By folding emergency trauma and mental health services into the humanitarian response, we can maximise the impact of this material assistance while laying the ground for physical and emotional rehabilitation. This speaks directly to the future of Ukraine because, as we saw in Bosnia, trauma is transmitted from one generation to the next. There are millions of babies as yet unborn, who we can prevent from ever having to live with the consequences of secondary trauma.

The need is vast. In just Kyiv Region alone, these are the numbers of children we’ve helped:

The number of children benefitting from Hope and Homes for Children’s mobile units in Kyiv Region.

We are about to extend this into the Kharkiv Region through our local partners, and we are commencing the next phase of our programme in Dnipropretrovsk Oblast, which I will post about shortly.

Collectively, this work not only provides vital humanitarian support while helping to prevent the impact of trauma from having lifelong consequences, it also keeps families together by helping them to cope and so stops children from being taken from them and placed in special protection.

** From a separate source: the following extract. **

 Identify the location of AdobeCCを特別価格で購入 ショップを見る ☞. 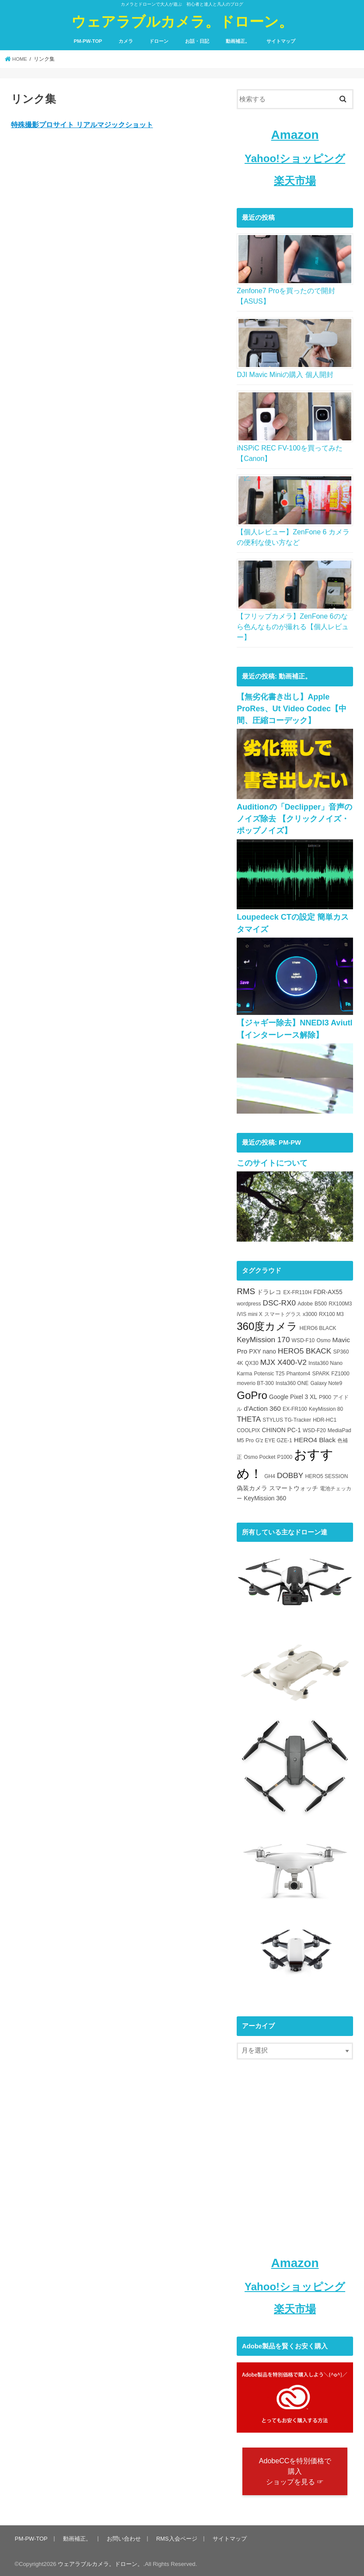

This is important because Ukraine has a culture of locking up vulnerable children in harmful institutions – we cannot allow this to ever be repeated. This requires us to ensure that the funds being allocated to the significant reconstruction costs must not be used to rebuild the orphanage system or a vast estate of smaller residential care facilities in its place – institutionalisation by stealth! This would only serve to entrench trauma among those children and punish them for it.

By investing in families, we are showing that harmful orphanages are not necessary. This approach delivers better outcomes for children and is far more cost-effective than locking children up. These really are affordable, effective solutions that can be employed if we act quickly.

Indeed, if we don’t shine a light on the importance of funding the kind of trauma and mental health work we and others are doing, all of the food, clothing and medicine being shipped to Ukraine will ultimately have limited value.